How did scientists create the strongest artificial spider silk ever?
Scientists looked to nature to create the world's strongest artificial spider silk.
Peter Parker, eat your heart out. Scientists have announced a new technique for producing the strongest artificial spider silk yet.
Spider silk has long been the target of immense commercial interest because of its formidable strength and elasticity, but technical challenges stymie attempts to manufacture artificial threads as good as the real deal. Now, using a setup that takes cues from the natural process, a team of scientists has come closer than ever before, according to a paper published in the journal Nature on Monday.
Nature’s weavers produce impressively high quality goods. Spider silk is the strongest known fiber on the planet, even beating out steel and Kevlar ounce per ounce. Despite its superlative strength, it also maintains great elasticity, capable of stretching up to 140 percent of its length without breaking, Live Science reports.
Unfortunately for those with visions of bulletproof clothing and elastic ligaments, the stuff has proved challenging to mass produce. Unlike the docile silkworm, aggressively carnivorous spiders don’t play well with others, and are difficult to raise in large numbers.
Synthetic production isn’t easy either. The silk is made up of protein molecules called spidroins, but their size and complexity makes them hard to work with. "In general, the larger the protein, the more difficult it can be to produce, and spider silk happens to be a very large protein, often in the range of 3,000 amino acids," Daniel Meyer, marketing executive of biotech company Spiber Inc., told The Wall Street Journal.
To overcome these challenges, a team of scientists from China, Spain, Sweden, and Britain turned to nature for the answers. Real spiders don't "weave" as much as they "extrude." Forcing a solution of spidroin proteins through an opening in their behinds, pressure and an "acid bath" work together to bind the molecules together into a fiber.
Copying this physical process as closely as possible, the team built their own web duct out of glass. Dipped in acid, the tip of this tiny tube, only one- to three-thousandths of a centimeter wide, apparently did the trick. The team estimates that one liter of bacterial solution (spidroin is made by genetically engineered bacteria) could produce one kilometer of silk. It’s not as strong as the real thing, but reportedly beats previous records.

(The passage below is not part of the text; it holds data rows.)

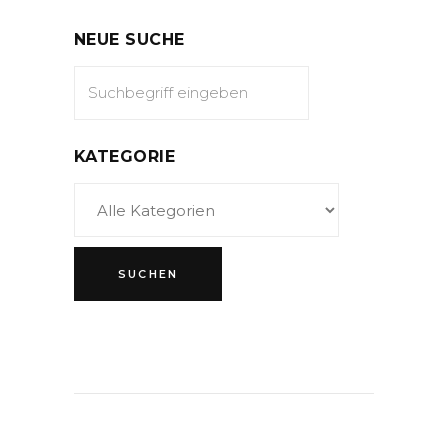
NEUE SUCHE
KATEGORIE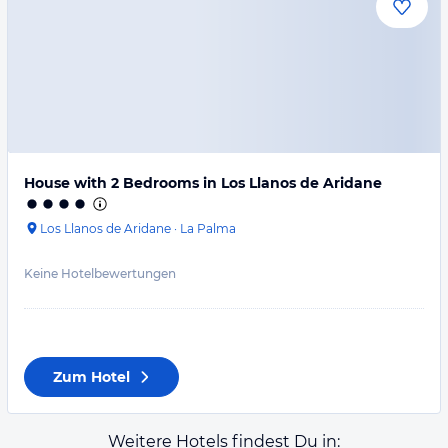
House with 2 Bedrooms in Los Llanos de Aridane
Los Llanos de Aridane
·
La Palma
Keine Hotelbewertungen
Zum Hotel
Weitere Hotels findest Du in: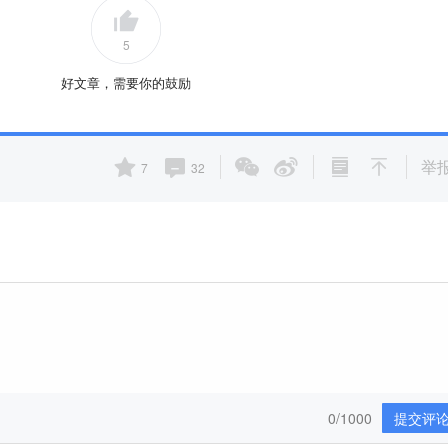
5
好文章，需要你的鼓励
举
7
32
0/1000
提交评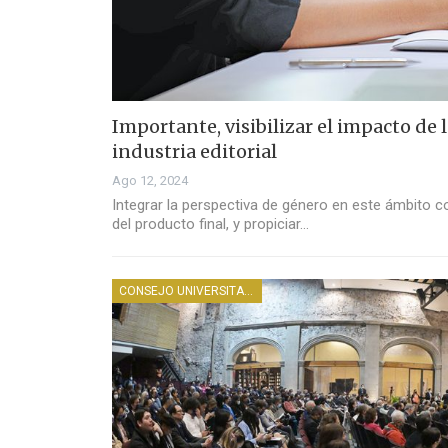
Importante, visibilizar el impacto de 
industria editorial
Ago 12, 2024
Integrar la perspectiva de género en este ámbito co
del producto final, y propiciar…
CONSEJO UNIVERSITARIO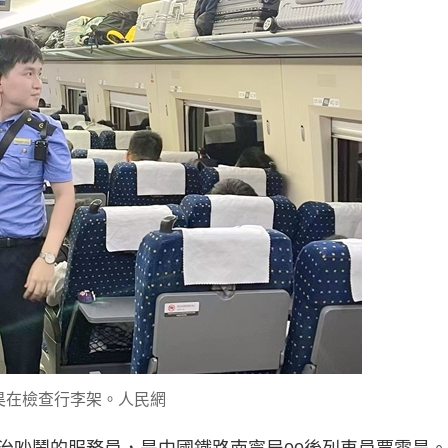
昊在檢查行李架。人民網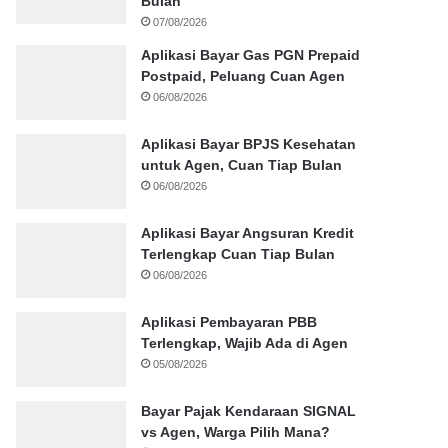
Bulan
07/08/2026
Aplikasi Bayar Gas PGN Prepaid
Postpaid, Peluang Cuan Agen
06/08/2026
Aplikasi Bayar BPJS Kesehatan
untuk Agen, Cuan Tiap Bulan
06/08/2026
Aplikasi Bayar Angsuran Kredit
Terlengkap Cuan Tiap Bulan
06/08/2026
Aplikasi Pembayaran PBB
Terlengkap, Wajib Ada di Agen
05/08/2026
Bayar Pajak Kendaraan SIGNAL
vs Agen, Warga Pilih Mana?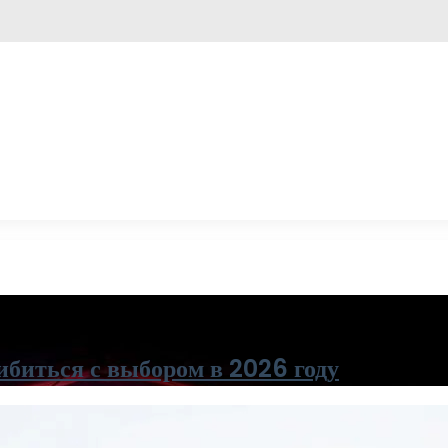
ибиться с выбором в 2026 году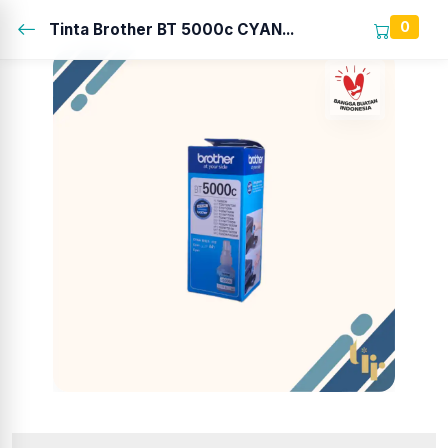
0
Tinta Brother BT 5000c CYAN...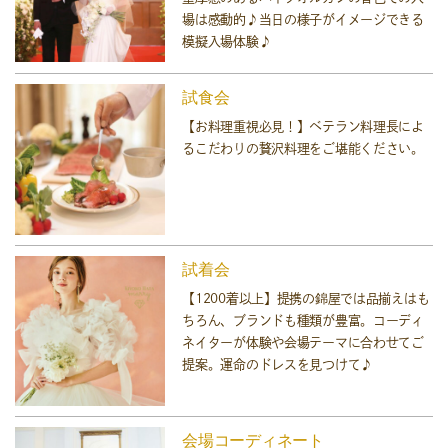
場は感動的♪当日の様子がイメージできる
模擬入場体験♪
試食会
【お料理重視必見！】ベテラン料理長によ
るこだわりの贅沢料理をご堪能ください。
試着会
【1200着以上】提携の錦屋では品揃えはも
ちろん、ブランドも種類が豊富。コーディ
ネイターが体験や会場テーマに合わせてご
提案。運命のドレスを見つけて♪
会場コーディネート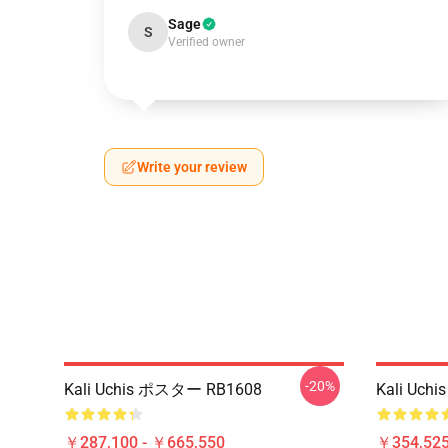
Sage
S
Verified owner
Write your review
-20%
Kali Uchis ポスター RB1608
Kali Uc
￥287,100 - ￥665,550
￥354,52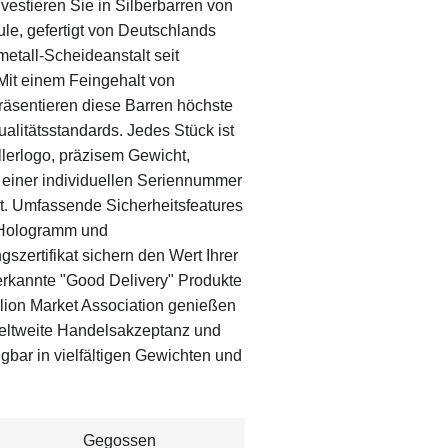
Investieren Sie in Silberbarren von
le, gefertigt von Deutschlands
etall-Scheideanstalt seit
Mit einem Feingehalt von
räsentieren diese Barren höchste
alitätsstandards. Jedes Stück ist
llerlogo, präzisem Gewicht,
 einer individuellen Seriennummer
. Umfassende Sicherheitsfeatures
 Hologramm und
gszertifikat sichern den Wert Ihrer
erkannte "Good Delivery" Produkte
lion Market Association genießen
eltweite Handelsakzeptanz und
fügbar in vielfältigen Gewichten und
Gegossen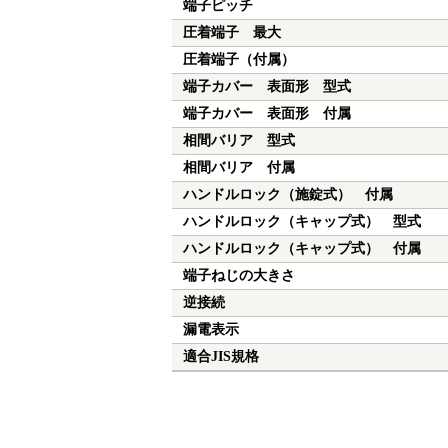
端子ピッチ
圧着端子 最大
圧着端子（付属）
端子カバー 表面形 型式
端子カバー 表面形 付属
相間バリア 型式
相間バリア 付属
ハンドルロック（施錠式） 付属
ハンドルロック（キャップ式） 型式
ハンドルロック（キャップ式） 付属
端子ねじの大きさ
逆接続
漏電表示
適合JIS規格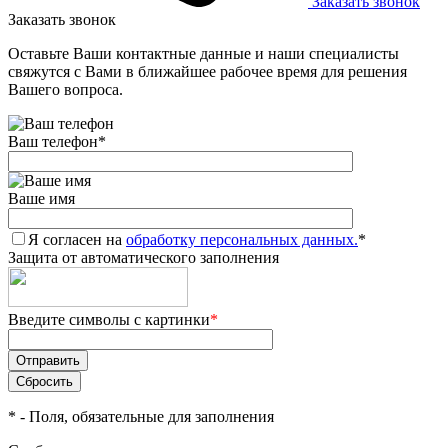
Заказать звонок
Заказать звонок
Оставьте Ваши контактные данные и наши специалисты
свяжутся с Вами в ближайшее рабочее время для решения
Вашего вопроса.
Ваш телефон
*
Ваше имя
Я согласен на
обработку персональных данных.
*
Защита от автоматического заполнения
Введите символы с картинки
*
*
- Поля, обязательные для заполнения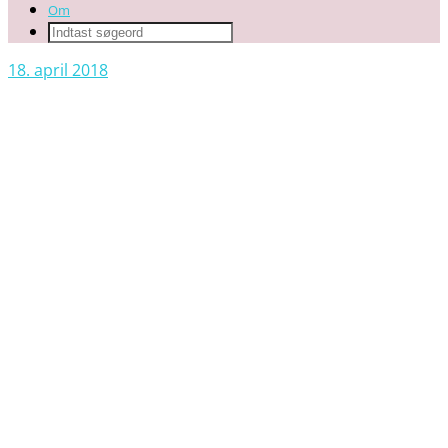
Om
18. april 2018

Don't place your order for a bullet-proof shirt just yet though, because the technique isn't ready for mass production. "The spinning process used is also quite slow and would need to be faster if production is going to be scaled up and commercially viable," Neil Thomas, a professor of medicinal and biological chemistry at the University of Nottingham, who wasn't involved in the research, told The Wall Street Journal.
However, the natural process avoids harsh chemicals used in other methods, so the team hopes it may find biomedical applications such as bandages and sutures. The material's toughness and thinness make it less invasive than traditional options, and its biodegradability makes it a good candidate for the scaffold needed to repair wounds.
The new and improved substance is the latest in a string of recent developments in supermaterials, including self-healing polymers and strong-but-light 3-D graphene.